Output the records precisely as they stand. Pictures are to be skipped.

Dataset entries
<<<<
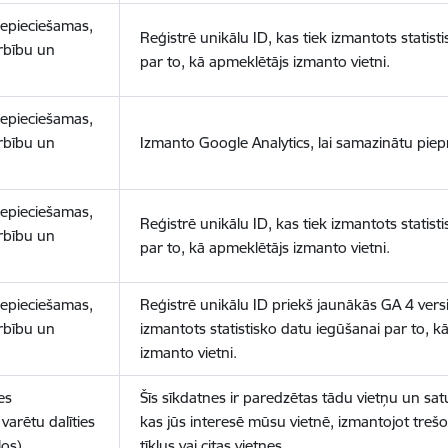
nepieciešamas,
Reģistrē unikālu ID, kas tiek izmantots statist
arbību un
par to, kā apmeklētājs izmanto vietni.
nepieciešamas,
arbību un
Izmanto Google Analytics, lai samazinātu piep
nepieciešamas,
Reģistrē unikālu ID, kas tiek izmantots statist
arbību un
par to, kā apmeklētājs izmanto vietni.
nepieciešamas,
Reģistrē unikālu ID priekš jaunākās GA 4 versij
arbību un
izmantots statistisko datu iegūšanai par to, k
izmanto vietni.
es
Šīs sīkdatnes ir paredzētas tādu vietņu un sat
varētu dalīties
kas jūs interesē mūsu vietnē, izmantojot treš
los)
tīklus vai citas vietnes.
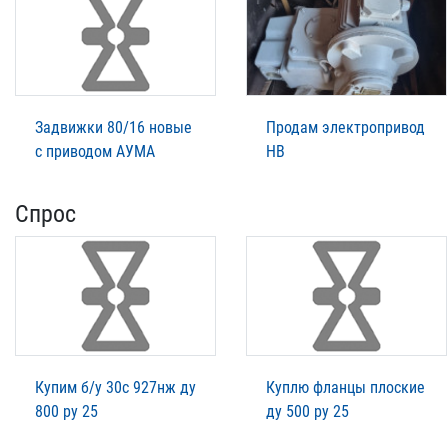
Задвижки 80/16 новые
Продам электропривод
с приводом АУМА
НВ
Спрос
Купим б/у 30с 927нж ду
Куплю фланцы плоские
800 ру 25
ду 500 ру 25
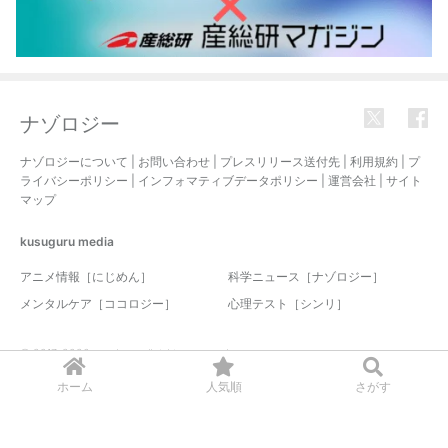
ナゾロジー
ナゾロジーについて
|
お問い合わせ
|
プレスリリース送付先
|
利用規約
|
プ
ライバシーポリシー
|
インフォマティブデータポリシー
|
運営会社
|
サイト
マップ
kusuguru
media
アニメ情報［にじめん］
科学ニュース［ナゾロジー］
メンタルケア［ココロジー］
心理テスト［シンリ］
© 2017-2026 nazology. all rights reserved.
ホーム
人気順
さがす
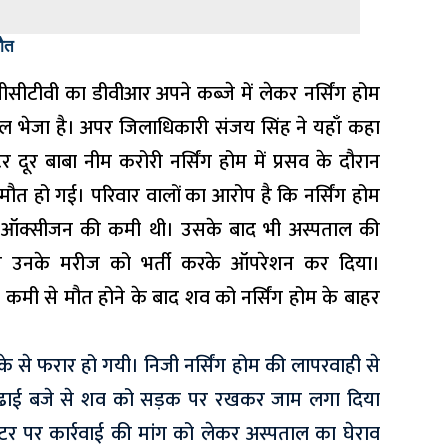
मौत
े सीसीटीवी का डीवीआर अपने कब्जे में लेकर नर्सिंग होम
पताल भेजा है। अपर जिलाधिकारी संजय सिंह ने यहाँ कहा
ूर बाबा नीम करोरी नर्सिंग होम में प्रसव के दौरान
मौत हो गई। परिवार वालों का आरोप है कि नर्सिंग होम
और ऑक्सीजन की कमी थी। उसके बाद भी
अस्पताल
की
 ने उनके मरीज को भर्ती करके ऑपरेशन कर दिया।
मी से मौत होने के बाद शव को नर्सिंग होम के बाहर
े से फरार हो गयी। निजी नर्सिंग होम की लापरवाही से
ीब ढाई बजे से शव को सड़क पर रखकर जाम लगा दिया
टर पर कार्रवाई की मांग को लेकर अस्पताल का घेराव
>>>>
◆ OUTPUT BELOW:
nepieciešamas,
Reģistrē unikālu ID, kas tiek izmantots statist
arbību un
par to, kā apmeklētājs izmanto vietni.
nepieciešamas,
arbību un
Izmanto Google Analytics, lai samazinātu piep
nepieciešamas,
Reģistrē unikālu ID, kas tiek izmantots statist
arbību un
par to, kā apmeklētājs izmanto vietni.
nepieciešamas,
Reģistrē unikālu ID priekš jaunākās GA 4 versij
arbību un
izmantots statistisko datu iegūšanai par to, k
izmanto vietni.
es
Šīs sīkdatnes ir paredzētas tādu vietņu un sat
varētu dalīties
kas jūs interesē mūsu vietnē, izmantojot treš
los)
tīklus vai citas vietnes.
Задвижки 80/16 новые
Продам электропривод
с приводом АУМА
НВ
Спрос
Купим б/у 30с 927нж ду
Куплю фланцы плоские
800 ру 25
ду 500 ру 25
ナゾロジー
ナゾロジーについて
|
お問い合わせ
|
プレスリリース送付先
|
利用規約
|
プ
ライバシーポリシー
|
インフォマティブデータポリシー
|
運営会社
|
サイト
マップ
kusuguru
media
アニメ情報［にじめん］
科学ニュース［ナゾロジー］
メンタルケア［ココロジー］
心理テスト［シンリ］
© 2017-2026 nazology. all rights reserved.
ホーム
人気順
さがす
मौत
े सीसीटीवी का डीवीआर अपने कब्जे में लेकर नर्सिंग होम
पताल भेजा है। अपर जिलाधिकारी संजय सिंह ने यहाँ कहा
ूर बाबा नीम करोरी नर्सिंग होम में प्रसव के दौरान
मौत हो गई। परिवार वालों का आरोप है कि नर्सिंग होम
और ऑक्सीजन की कमी थी। उसके बाद भी
अस्पताल
की
 ने उनके मरीज को भर्ती करके ऑपरेशन कर दिया।
मी से मौत होने के बाद शव को नर्सिंग होम के बाहर
े से फरार हो गयी। निजी नर्सिंग होम की लापरवाही से
ीब ढाई बजे से शव को सड़क पर रखकर जाम लगा दिया
टर पर कार्रवाई की मांग को लेकर अस्पताल का घेराव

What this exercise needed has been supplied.